Beim Auftaktfest zum Ulrichsjubiläum kamen Anfang Juli zahlreiche Besucherinnen und Besucher auf den Rathausplatz. Foto: Silvio Wyszengrad
Mit Augsburg-Motiv wurden schon viele Botschaften in die Welt geschickt. 1959 und 2009 erschienen Sonderbriefmarken zum 500. beziehungsweise 550. Geburtstag Jakob Fuggers, 1985 gab die Deutsche Post eine Briefmarke anlässlich des 2000-jährigen Bestehens der Stadt Augsburg heraus, 2007 erschien eine Sondermarke zum Thema "Augsburger Religionsfriede". Die Augsburger Puppenkiste durfte sich 2017 über verschiedene Briefmarkenmotive freuen, zum 500. Jubiläum der Fuggerei 2021 wurde ebenfalls eine Briefmarke ausgegeben. Das Motiv: eine Fotomontage von Architektur und Menschen der Fuggerei. Anlässlich des Doppeljubiläums erhält Bischof Ulrich im kommenden Jahr nun ebenfalls seine eigene Marke.
Beim großen Auftaktfest auf dem Augsburger Rathausplatz gab es zahlreiche Stände und ein buntes Bühnenprogramm.
Im Zusammenhang mit Bischof Ulrich wird meist an das Jahr 955 erinnert.
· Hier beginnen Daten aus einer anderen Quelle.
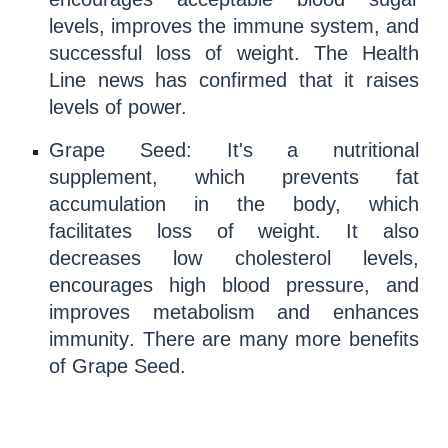
levels, improves the
immune system
, and
successful
loss of weight
. The
Health
Line news has confirmed that it raises
levels of power.
Grape Seed
: It's a nutritional
supplement, which prevents
fat
accumulation
in the body, which
facilitates loss of weight. It also
decreases low
cholesterol
levels,
encourages high
blood pressure
, and
improves
metabolism
and enhances
immun
ity
. There are many more
benefits
of Grape Seed.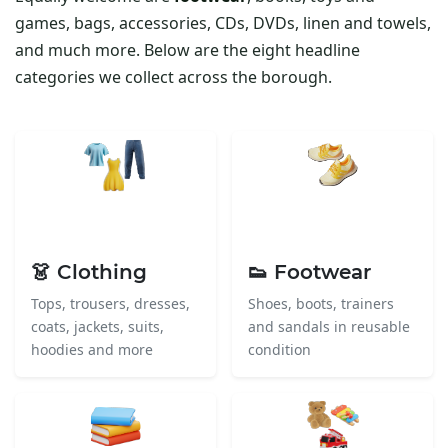
games, bags, accessories, CDs, DVDs, linen and towels,
and much more. Below are the eight headline
categories we collect across the borough.
👗 Clothing
👟 Footwear
Tops, trousers, dresses,
Shoes, boots, trainers
coats, jackets, suits,
and sandals in reusable
hoodies and more
condition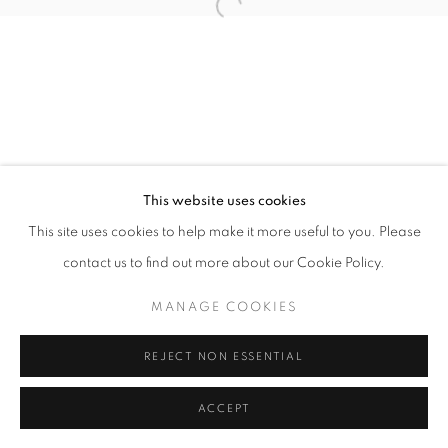
11am - 7pm
+33(0)1 42 38 88 85
mail@galerieclementinedelaferonniere.fr
This website uses cookies
This site uses cookies to help make it more useful to you. Please
contact us to find out more about our Cookie Policy.
MANAGE COOKIES
MANAGE COOKIES
COPYRIGHT © CLÉMENTINE DE LA FÉRONNIÈRE. 2026
REJECT NON ESSENTIAL
SITE BY ARTLOGIC
ACCEPT
SHARE
ENQUIRE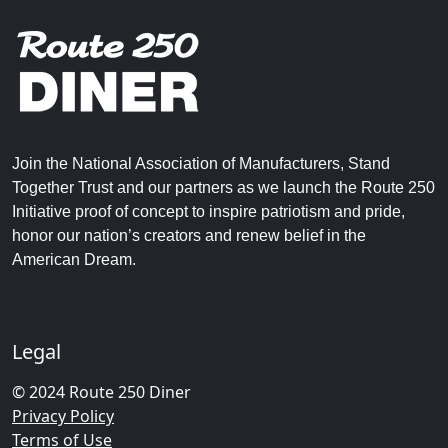
Join the National Association of Manufacturers, Stand
Together Trust and our partners as we launch the Route 250
Initiative proof of concept to inspire patriotism and pride,
honor our nation’s creators and renew belief in the
American Dream.
Legal
© 2024 Route 250 Diner
Privacy Policy
Terms of Use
Damals gab es einen erneuten Angriff der Ungarn. Bischof Ulrich soll damals mit dem Schwert in der Hand und anstelle einer Rüstung nur mit einer Stola bekleidet auf der Stadtmauer gestanden und Augsburg verteidigt haben. Die Ungarn zogen sich zurück und wurden später von König Otto I. auf dem schwäbischen Lechfeld besiegt.
Theo Waigel setzte sich für die Sonderbriefmarke für Bischof Ulrich von Augsburg ein
Bundesminister a.D. Theo Waigel setzte sich für eine Sonderbriefmarke für Bischof Ulrich von Augsburg ein. Unserer Redaktion liegt ein Briefwechsel mit dem heutigen Bundesfinanzminister Christian Lindner (FDP) vor. Lindner hatte Waigel zugesichert, dass er sich persönlich für die Herausgabe eines Sonderpostwertzeichens einsetzen werde. "Nun kann ich Ihnen mitteilen, dass es nächstes Jahr tatsächlich eine Marke geben wird", teilt er Theo Waigel mit. Die weiteren Einzelheiten, wie Erstausgabetermin und Nennwert der Sondermarken, würden noch mit der Deutschen Post AG abgestimmt. Lindner sei es eine Freude gewesen, sich für Waigels Vorschlag einzusetzen, betont er in dem Brief. Waigel, der im schwäbischen Ursberg geboren wurde und von 1989 bis 1998 Bundesminister der Finanzen und von 1988 bis 1999 CSU-Vorsitzender war, antwortete: "Die Diözese Augsburg und Bischof Dr. Bertram Meier werden sich darüber sehr freuen. Die Taten von Bischof Ulrich für Europa rechtfertigen die Sondermarke."
In der Tat freut es Bischof Bertram Meier, dass es eine Ulrichsbriefmarke gibt. Laut Katholischer Sonntagszeitung sagte er bei der Vorstellung des Programms zum Ulrichsjubiläum: "Es heißt in der jetzigen politischen Lage schon etwas, dass für einen katholischen Bischof eine Briefmarke herauskommt."